ECLI:NL:CRVB:2008:BC7762
Centrale Raad van Beroep
- Hoger beroep
- Ch. van Voorst
- H.G. Rottier
- B. Barentsen
- Rechtspraak.nl
Beoordeling van arbeidsongeschiktheid en recht op WAZ-uitkering na weigering door Uwv
In deze zaak gaat het om de beoordeling van de arbeidsongeschiktheid van appellant, die in februari 1998 een galerie begon en op 17 februari 2003 een aanvraag indiende voor een uitkering op basis van de Wet arbeidsongeschiktheidsverzekering zelfstandigen (WAZ). Het Uitvoeringsinstituut werknemersverzekeringen (Uwv) weigerde de uitkering, stellende dat appellant op de datum van intreden van de arbeidsongeschiktheid, 1 juni 1996, niet verzekerd was voor de WAZ. Appellant maakte bezwaar, maar het Uwv handhaafde zijn standpunt. De rechtbank Amsterdam verklaarde het beroep van appellant gegrond, maar het Uwv concludeerde na deze uitspraak dat appellant per 17 februari 2003 belastbaar was conform de Functionele MogelijkhedenLijst (FML). De rechtbank verklaarde het beroep tegen het bestreden besluit ongegrond, wat appellant ertoe bracht om in hoger beroep te gaan.

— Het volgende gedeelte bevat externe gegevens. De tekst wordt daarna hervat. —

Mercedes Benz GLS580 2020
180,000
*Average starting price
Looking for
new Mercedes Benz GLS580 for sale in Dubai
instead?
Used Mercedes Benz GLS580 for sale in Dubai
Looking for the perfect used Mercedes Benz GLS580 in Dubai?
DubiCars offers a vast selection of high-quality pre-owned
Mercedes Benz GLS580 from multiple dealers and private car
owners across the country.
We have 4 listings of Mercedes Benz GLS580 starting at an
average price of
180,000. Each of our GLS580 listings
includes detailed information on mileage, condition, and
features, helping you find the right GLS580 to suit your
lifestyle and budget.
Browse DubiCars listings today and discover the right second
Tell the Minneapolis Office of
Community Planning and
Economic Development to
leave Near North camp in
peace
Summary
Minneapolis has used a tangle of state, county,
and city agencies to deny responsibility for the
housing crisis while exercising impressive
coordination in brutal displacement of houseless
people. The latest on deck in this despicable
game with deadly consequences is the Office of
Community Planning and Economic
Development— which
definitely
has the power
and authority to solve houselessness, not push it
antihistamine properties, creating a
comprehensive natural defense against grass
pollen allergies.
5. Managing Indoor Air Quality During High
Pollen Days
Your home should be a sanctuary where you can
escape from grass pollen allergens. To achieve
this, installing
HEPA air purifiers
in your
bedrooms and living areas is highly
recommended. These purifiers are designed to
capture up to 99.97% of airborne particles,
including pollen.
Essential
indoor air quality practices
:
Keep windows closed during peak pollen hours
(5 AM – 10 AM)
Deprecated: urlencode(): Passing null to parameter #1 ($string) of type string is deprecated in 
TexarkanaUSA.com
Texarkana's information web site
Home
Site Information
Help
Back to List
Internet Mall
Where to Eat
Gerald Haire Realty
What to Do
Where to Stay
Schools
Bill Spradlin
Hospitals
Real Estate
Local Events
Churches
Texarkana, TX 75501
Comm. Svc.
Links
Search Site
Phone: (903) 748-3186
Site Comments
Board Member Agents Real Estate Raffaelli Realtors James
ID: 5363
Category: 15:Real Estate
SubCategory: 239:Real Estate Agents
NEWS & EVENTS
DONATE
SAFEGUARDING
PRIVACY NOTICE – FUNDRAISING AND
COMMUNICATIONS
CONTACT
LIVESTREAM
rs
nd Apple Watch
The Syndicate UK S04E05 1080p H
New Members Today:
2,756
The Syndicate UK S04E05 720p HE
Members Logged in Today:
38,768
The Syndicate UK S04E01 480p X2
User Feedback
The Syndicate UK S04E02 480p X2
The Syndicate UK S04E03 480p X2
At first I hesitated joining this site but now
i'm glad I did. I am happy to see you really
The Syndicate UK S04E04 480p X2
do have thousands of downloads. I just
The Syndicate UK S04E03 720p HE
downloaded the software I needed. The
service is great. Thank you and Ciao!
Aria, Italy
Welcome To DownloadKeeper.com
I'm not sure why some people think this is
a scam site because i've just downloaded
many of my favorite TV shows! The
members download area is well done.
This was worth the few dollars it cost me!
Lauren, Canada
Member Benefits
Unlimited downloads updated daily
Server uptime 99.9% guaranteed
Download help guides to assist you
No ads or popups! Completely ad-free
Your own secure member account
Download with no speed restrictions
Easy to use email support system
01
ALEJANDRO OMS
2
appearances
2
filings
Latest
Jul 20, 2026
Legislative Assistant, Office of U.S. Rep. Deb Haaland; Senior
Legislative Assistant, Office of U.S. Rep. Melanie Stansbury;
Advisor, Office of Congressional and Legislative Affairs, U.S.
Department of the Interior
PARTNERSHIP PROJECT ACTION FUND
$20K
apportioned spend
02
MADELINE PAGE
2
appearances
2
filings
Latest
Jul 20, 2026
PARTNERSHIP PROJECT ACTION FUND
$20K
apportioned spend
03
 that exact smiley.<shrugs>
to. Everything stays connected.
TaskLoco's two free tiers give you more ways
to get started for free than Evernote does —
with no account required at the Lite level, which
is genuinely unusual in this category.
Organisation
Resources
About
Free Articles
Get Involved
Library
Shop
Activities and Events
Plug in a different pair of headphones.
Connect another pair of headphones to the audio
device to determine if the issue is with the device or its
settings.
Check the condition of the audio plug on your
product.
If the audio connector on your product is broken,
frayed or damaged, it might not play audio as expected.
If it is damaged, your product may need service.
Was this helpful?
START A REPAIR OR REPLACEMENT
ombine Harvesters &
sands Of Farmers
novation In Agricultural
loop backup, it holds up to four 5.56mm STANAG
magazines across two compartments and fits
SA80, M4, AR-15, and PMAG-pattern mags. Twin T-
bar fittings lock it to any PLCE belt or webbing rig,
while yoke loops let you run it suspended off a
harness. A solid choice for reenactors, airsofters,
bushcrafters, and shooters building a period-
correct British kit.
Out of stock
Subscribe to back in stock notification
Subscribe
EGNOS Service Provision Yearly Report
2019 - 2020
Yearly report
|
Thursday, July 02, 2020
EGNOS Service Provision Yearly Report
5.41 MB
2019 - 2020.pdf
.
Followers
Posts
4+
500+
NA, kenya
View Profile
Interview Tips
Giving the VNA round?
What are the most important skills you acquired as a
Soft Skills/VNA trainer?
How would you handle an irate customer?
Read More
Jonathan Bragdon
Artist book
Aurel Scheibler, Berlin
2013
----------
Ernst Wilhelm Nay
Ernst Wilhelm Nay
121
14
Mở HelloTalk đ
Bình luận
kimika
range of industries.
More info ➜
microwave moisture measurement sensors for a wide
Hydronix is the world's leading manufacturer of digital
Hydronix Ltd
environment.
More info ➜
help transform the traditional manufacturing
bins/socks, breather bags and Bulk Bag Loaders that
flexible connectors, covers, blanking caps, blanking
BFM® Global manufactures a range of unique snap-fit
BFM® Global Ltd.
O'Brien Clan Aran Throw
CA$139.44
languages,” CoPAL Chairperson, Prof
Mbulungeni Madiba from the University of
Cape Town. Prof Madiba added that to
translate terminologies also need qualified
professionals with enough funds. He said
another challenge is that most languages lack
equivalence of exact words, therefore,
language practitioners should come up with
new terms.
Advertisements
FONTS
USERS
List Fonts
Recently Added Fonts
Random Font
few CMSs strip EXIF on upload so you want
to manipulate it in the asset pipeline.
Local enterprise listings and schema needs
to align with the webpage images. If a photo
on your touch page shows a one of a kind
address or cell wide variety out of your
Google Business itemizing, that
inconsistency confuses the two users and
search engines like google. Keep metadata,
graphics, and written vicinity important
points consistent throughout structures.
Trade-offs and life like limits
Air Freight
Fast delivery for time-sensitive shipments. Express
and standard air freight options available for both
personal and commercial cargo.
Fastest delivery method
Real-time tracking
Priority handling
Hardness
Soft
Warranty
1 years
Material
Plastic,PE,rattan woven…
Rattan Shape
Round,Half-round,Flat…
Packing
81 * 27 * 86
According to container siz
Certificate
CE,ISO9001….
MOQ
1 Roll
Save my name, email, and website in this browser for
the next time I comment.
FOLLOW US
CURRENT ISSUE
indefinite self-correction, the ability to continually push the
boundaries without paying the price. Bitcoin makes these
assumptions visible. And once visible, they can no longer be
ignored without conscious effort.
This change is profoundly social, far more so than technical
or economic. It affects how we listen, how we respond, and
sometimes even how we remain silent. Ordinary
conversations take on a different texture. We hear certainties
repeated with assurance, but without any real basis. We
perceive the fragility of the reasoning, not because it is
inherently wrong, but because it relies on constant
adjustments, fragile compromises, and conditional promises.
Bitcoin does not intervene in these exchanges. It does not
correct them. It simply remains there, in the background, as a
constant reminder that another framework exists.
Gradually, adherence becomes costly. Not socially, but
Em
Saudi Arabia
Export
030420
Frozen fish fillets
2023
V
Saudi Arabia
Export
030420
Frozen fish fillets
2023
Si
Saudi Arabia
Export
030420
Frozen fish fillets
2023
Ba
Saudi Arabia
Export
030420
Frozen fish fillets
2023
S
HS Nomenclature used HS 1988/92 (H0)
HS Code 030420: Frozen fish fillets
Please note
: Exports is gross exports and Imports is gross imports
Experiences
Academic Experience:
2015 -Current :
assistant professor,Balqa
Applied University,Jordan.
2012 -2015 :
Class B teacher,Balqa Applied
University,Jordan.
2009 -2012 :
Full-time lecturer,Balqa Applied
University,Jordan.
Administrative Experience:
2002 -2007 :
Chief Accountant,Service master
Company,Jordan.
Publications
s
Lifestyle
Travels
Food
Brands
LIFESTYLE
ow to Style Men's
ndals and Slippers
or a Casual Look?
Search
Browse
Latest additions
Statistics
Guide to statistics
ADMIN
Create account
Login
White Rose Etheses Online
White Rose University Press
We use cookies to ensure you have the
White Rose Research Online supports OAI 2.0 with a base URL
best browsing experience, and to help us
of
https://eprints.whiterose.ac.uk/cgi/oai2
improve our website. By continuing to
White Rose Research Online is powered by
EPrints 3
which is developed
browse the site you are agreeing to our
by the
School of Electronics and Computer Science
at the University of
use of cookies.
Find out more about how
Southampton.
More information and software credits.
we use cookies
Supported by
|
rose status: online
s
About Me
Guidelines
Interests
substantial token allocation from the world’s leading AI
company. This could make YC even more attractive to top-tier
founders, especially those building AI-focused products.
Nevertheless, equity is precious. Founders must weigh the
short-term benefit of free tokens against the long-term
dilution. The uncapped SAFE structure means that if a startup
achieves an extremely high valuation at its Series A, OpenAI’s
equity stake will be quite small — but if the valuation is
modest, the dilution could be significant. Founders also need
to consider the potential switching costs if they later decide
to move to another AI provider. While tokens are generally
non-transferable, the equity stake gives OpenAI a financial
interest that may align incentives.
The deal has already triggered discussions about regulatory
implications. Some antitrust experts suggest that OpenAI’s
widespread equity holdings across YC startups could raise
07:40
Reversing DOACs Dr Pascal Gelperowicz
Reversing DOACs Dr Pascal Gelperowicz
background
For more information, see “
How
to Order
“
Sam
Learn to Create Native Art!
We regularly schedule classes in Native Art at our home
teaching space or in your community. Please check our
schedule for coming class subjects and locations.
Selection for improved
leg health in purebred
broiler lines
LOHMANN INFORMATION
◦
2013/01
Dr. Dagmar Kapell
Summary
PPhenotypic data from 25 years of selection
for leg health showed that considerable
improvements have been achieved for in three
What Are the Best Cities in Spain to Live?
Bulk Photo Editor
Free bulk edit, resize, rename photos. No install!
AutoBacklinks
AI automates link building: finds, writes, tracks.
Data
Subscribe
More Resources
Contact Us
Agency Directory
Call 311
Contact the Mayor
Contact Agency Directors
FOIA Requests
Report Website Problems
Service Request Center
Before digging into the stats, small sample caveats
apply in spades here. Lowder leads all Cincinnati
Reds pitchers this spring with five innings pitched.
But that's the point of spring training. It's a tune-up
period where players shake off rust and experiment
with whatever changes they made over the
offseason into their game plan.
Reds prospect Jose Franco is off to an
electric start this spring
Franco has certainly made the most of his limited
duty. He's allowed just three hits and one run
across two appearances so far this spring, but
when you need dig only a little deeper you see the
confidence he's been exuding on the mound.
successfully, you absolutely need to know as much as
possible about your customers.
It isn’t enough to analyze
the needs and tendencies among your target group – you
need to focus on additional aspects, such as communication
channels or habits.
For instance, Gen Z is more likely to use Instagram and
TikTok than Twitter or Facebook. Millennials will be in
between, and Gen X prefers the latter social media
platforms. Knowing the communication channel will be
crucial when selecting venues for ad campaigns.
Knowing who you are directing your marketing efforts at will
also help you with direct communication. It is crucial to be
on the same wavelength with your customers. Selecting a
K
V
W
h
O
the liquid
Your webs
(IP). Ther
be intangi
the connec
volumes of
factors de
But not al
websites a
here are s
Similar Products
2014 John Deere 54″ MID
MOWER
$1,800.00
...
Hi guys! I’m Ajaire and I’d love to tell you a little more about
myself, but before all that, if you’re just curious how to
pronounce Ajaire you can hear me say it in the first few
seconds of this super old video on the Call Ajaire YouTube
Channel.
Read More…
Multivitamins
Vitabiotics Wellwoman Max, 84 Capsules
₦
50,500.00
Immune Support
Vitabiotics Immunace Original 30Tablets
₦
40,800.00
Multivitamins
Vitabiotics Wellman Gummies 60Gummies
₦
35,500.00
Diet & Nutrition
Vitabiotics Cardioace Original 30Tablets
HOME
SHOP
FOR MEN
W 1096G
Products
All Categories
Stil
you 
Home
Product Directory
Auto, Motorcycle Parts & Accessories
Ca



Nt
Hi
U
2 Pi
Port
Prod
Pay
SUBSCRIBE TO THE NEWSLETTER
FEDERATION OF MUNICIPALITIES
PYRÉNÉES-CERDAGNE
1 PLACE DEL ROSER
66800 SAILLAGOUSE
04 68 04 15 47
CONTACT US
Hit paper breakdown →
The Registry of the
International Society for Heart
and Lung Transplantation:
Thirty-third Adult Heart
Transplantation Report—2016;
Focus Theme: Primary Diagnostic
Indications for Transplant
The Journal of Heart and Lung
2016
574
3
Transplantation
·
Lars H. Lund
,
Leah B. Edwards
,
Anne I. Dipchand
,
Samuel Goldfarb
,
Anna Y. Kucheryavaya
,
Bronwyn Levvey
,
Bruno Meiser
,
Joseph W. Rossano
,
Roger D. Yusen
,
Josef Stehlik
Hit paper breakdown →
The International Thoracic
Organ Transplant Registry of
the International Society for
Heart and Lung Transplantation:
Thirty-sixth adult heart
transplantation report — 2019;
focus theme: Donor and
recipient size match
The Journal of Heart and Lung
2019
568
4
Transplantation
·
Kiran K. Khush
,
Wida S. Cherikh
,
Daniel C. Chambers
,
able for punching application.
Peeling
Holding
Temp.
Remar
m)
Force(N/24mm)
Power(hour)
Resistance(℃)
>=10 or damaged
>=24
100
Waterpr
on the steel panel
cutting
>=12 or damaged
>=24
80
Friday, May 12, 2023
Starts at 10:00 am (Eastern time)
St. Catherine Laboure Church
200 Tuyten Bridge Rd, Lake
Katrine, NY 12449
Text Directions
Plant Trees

Tijdens de zitting op 13 februari 2008 was appellant niet aanwezig, maar het Uwv werd vertegenwoordigd door drs. F.A. Steeman. De Centrale Raad van Beroep oordeelde dat het hoger beroep slaagde. De Raad stelde vast dat het Uwv niet had beoordeeld of er in de door appellant aangegeven periode sprake was van arbeidsongeschiktheid die de wettelijke wachttijd van 52 weken overschreed. De Raad concludeerde dat appellant per 1 augustus 1999 voldeed aan de voorwaarden voor een WAZ-uitkering, ondanks dat hij in die periode inkomsten had uit de verkoop van zijn schilderijen. De Raad vernietigde de aangevallen uitspraak, verklaarde het beroep gegrond en oordeelde dat het Uwv een nieuw besluit op bezwaar moest nemen, rekening houdend met de overwegingen in deze uitspraak. Tevens werd het Uwv veroordeeld in de proceskosten van appellant, die in totaal € 966,- bedroegen, en moest het griffierecht van € 142,- vergoeden.